440 F.3d 537, 2006 U.S. App. LEXIS 6582, 2006 WL 619330
CourtCourt of Appeals for the First Circuit
DecidedMarch 14, 2006
Docket05-1777
StatusPublished
Cited by15 cases

This text of 440 F.3d 537 (Tobeth-Tangang v. Gonzales) is published on Counsel Stack Legal Research, covering Court of Appeals for the First Circuit primary law. Counsel Stack provides free access to over 12 million legal documents including statutes, case law, regulations, and constitutions.

Bluebook
Tobeth-Tangang v. Gonzales, 440 F.3d 537, 2006 U.S. App. LEXIS 6582, 2006 WL 619330 (1st Cir. 2006).

Opinion

SELYA, Circuit Judge.

The petitioner, Jesuette Tobeth-Tan-gang, a native of Cameroon, petitions for review of a decision of the Board of Immigration Appeals (BIA) denying her motion to reopen removal proceedings in order to allow reissuance of its earlier merits decision. The petitioner claims that neither she nor her attorney received a copy of that decision when it was issued and that, therefore, the BIA abused its discretion in denying her motion. Finding no abuse of discretion, we reject the petition for review.

The basic facts are straightforward. The petitioner entered the United States as a nonimmigrant visitor for business on December 17, 1998. That status allowed her to remain in the United States until March 16, 1999, but prohibited her from taking paid employment during her stay. See 8 U.S.C. § 1101(a)(15)(B). The petitioner nonetheless accepted a paid job and overstayed her prescribed time. On June 16, 1999, the Immigration and Naturalization Service instituted removal proceedings against her by the issuance of a notice to appear. See id. § 1229(a).
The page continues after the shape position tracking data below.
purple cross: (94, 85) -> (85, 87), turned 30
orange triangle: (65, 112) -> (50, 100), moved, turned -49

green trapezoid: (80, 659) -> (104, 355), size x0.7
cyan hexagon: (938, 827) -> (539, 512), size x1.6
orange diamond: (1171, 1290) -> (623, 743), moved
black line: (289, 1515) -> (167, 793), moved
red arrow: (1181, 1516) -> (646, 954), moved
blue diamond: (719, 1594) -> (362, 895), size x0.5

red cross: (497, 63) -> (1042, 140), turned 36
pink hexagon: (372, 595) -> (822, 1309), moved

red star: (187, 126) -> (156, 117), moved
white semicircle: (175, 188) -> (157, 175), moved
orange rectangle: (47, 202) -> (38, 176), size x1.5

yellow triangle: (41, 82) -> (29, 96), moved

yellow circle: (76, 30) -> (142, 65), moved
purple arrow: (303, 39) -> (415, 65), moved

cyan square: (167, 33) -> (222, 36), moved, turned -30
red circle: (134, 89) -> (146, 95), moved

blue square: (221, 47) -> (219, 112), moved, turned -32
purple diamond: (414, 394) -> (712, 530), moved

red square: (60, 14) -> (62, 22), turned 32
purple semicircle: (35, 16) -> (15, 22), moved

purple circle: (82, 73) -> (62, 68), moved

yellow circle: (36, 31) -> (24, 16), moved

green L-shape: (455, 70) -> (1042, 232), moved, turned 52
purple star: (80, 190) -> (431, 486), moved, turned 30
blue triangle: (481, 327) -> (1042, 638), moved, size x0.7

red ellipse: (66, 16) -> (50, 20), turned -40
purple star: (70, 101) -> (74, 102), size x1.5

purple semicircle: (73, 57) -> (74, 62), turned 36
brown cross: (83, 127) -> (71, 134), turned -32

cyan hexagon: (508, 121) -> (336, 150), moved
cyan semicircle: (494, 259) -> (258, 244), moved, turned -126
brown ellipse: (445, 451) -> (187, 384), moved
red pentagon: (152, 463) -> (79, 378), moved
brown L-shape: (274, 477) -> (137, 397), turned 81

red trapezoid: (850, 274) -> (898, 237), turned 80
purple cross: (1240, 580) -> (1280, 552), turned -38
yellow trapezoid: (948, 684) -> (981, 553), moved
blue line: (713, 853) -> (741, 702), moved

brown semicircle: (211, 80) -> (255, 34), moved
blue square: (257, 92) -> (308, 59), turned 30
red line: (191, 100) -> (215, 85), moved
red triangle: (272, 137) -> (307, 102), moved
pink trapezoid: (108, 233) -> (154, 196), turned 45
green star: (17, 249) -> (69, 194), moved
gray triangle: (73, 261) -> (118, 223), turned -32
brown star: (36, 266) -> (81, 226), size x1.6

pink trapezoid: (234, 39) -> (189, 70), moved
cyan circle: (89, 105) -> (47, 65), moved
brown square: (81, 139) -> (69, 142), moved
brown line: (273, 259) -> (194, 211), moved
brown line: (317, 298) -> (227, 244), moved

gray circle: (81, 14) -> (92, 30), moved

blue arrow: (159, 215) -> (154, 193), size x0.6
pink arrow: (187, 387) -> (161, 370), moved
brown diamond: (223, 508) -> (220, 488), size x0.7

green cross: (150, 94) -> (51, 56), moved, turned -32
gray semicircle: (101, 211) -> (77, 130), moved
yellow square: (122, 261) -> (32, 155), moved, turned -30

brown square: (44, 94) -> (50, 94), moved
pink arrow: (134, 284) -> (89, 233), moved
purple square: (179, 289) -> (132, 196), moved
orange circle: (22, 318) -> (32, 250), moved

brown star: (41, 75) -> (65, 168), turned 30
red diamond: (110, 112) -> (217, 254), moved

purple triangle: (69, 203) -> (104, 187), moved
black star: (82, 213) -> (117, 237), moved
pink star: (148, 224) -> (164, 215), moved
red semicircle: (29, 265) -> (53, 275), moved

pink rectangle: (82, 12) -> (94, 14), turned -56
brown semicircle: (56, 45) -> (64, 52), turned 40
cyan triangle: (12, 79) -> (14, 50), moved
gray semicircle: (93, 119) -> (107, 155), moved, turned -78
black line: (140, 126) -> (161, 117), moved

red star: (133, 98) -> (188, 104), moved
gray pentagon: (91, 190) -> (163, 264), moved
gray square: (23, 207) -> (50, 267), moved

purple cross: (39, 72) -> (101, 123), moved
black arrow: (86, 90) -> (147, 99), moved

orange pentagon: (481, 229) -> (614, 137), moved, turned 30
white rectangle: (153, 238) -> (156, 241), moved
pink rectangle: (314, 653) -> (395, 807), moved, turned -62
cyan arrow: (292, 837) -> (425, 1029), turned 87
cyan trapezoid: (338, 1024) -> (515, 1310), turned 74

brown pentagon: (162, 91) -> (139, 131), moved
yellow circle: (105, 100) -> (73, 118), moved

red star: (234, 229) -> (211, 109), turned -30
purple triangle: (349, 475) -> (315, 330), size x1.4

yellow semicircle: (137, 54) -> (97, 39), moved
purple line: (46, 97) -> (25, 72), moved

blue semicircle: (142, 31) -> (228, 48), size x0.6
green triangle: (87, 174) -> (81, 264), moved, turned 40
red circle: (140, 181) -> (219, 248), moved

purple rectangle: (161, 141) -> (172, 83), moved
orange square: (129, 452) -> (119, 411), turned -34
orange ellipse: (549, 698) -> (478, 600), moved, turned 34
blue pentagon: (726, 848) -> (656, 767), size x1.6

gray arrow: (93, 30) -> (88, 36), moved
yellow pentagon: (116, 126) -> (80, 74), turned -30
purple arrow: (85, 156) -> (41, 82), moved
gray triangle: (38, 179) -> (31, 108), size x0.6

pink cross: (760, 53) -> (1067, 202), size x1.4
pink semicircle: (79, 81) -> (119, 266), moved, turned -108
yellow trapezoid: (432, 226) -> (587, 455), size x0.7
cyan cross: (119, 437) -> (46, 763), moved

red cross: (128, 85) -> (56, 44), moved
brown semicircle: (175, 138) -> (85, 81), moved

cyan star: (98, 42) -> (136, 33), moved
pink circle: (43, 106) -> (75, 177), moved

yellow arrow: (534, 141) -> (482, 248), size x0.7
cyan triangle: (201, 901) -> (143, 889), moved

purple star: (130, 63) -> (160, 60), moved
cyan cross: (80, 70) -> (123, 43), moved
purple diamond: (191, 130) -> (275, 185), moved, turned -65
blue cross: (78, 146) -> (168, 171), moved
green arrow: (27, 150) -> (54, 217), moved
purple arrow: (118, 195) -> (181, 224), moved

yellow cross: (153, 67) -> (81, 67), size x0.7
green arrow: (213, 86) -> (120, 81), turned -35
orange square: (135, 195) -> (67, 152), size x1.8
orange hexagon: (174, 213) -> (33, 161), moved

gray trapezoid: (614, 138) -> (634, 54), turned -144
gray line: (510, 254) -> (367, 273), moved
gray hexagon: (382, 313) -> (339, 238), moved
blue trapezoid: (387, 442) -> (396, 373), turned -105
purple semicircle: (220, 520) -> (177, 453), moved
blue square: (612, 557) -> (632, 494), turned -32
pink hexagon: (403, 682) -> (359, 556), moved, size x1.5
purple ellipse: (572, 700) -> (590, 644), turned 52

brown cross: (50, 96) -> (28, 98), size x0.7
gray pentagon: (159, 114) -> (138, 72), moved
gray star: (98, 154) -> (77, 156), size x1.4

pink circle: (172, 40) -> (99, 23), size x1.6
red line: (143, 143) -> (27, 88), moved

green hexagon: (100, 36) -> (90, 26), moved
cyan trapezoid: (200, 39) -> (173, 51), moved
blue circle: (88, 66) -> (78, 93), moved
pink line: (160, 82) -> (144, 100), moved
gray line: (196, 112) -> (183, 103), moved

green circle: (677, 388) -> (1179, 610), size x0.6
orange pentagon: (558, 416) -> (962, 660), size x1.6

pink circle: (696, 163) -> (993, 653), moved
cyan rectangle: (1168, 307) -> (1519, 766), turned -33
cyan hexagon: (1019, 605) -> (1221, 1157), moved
The petitioner retained counsel and cross-applied for asylum, withholding of removal, and voluntary departure. She averred in substance that, if deported to Cameroon, she would be at risk because of her prior political affiliation. Her most detailed allegation was that, as a member of the Social Democratic Front, she had been kidnaped, beaten, and interrogated in 1997 by members of the ruling Cameroon People Democratic Movement. Building on that foundation, she suggested that, if she were to return to Cameroon, her political antagonists would kill her.

The Immigration Judge (IJ) held an evi-dentiary hearing on various dates. Finding the petitioner’s testimony lacking both in credibility and in corroboration, the IJ rejected the full panoply of the petitioner’s requests for relief and ordered her removed to Cameroon. The IJ filed his decision on May 3, 2000.

The petitioner, through her attorney, took a timely appeal to the BIA. On the same date (May 31, 2000), her counsel filed an entry of appearance (Form EOIR-27). Two weeks later, the petitioner’s counsel filed a brief with the BIA. The signature block contained a different mailing address than the address noted on his entry of appearance. 1

On March 26, 2003, the BIA affirmed the IJ’s ukase. As required by rule, the BIA mailed a copy of its decision (the Decision) to the attorney’s address of record (i.e., to him at the address stated in his entry of appearance form). See 8 C.F.R. § 1003.1(f). The attorney had moved, however, so the copy of the Decision was returned as undeliverable by the postal service. The petitioner claims — and for present purposes, we assume arguendo— that neither she nor her lawyer knew of the Decision until November 5, 2004, when the petitioner attended a meeting convened by immigration officials.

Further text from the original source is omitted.